Activity: Read through the listing below, and copy every line where the string "This" appears.

Task inputs:
=== Begin Enclosure ===

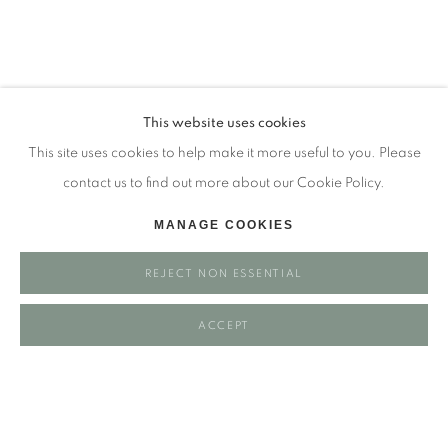
Tuesday - closed
Wednesday - closed
Thursday - closed
Friday - closed
This website uses cookies
Saturday - closed
This site uses cookies to help make it more useful to you. Please
Sunday - closed
contact us to find out more about our Cookie Policy.
MANAGE COOKIES
Email: josie@josieeastwood.com
REJECT NON ESSENTIAL
Call: 01264 810817 / 07957 232353
ACCEPT
Manage cookies
COPYRIGHT ©️ 2025 EASTWOOD FINE ART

=== End Enclosure ===

Reply:
This website uses cookies
This site uses cookies to help make it more useful to you. Please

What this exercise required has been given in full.